= Brani Naval Base =

Headquarters of part of Singapore Police Force

Brani Regional Base (formerly Brani Naval Base) is the headquarters of the Police Coast Guard (PCG) of the Singapore Police Force (SPF). It was formerly a naval base of the Republic of Singapore Navy (RSN), the premises of which has since been relocated to Changi Naval Base and Tuas Naval Base.

==History==
Pulau Brani was selected to house the naval base in the early 1970s and work started on 17 August 1972, with Brigadier Sir Bruce White as the consultant. The entire project cost S$35 million and was completed in January 1974. On 26 January 1974, Prime Minister Lee Kuan Yew opened the Singapore Maritime Command Naval Base. The naval base had a new wharf and a supply base complex added in 1983 at the cost of S$16 million.

Part of the base was subsequently redeveloped to accommodate the expansion of the adjacent port, and some of the facilities were relocated to the new Tuas Naval Base in 1995. On 12 October 2000, the remainder of the Navy's facilities were finally closed. On 23 March 2004, the Immigration and Checkpoints Authority's Coastal Command Headquarters was formally opened by Minister for Home Affairs Wong Kan Seng.

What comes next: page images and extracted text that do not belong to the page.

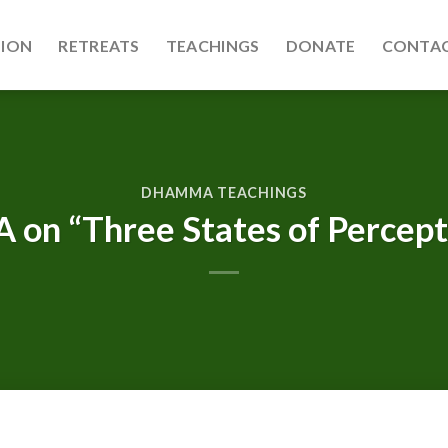
TION
RETREATS
TEACHINGS
DONATE
CONTAC
DHAMMA TEACHINGS
 on “Three States of Percept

The Police Coast Guard has since rebuilt its new headquarters at the old premises of the Navy, and the newly-built Police Coast Guard headquarters on Pulau Brani begun operations on 20 March 2006 following the closure of its existing facilities in Kallang Basin.

The Police Coast Guard's Brani Regional Base was formally opened by Minister for Home Affairs Wong Kan Seng on 8 February 2007.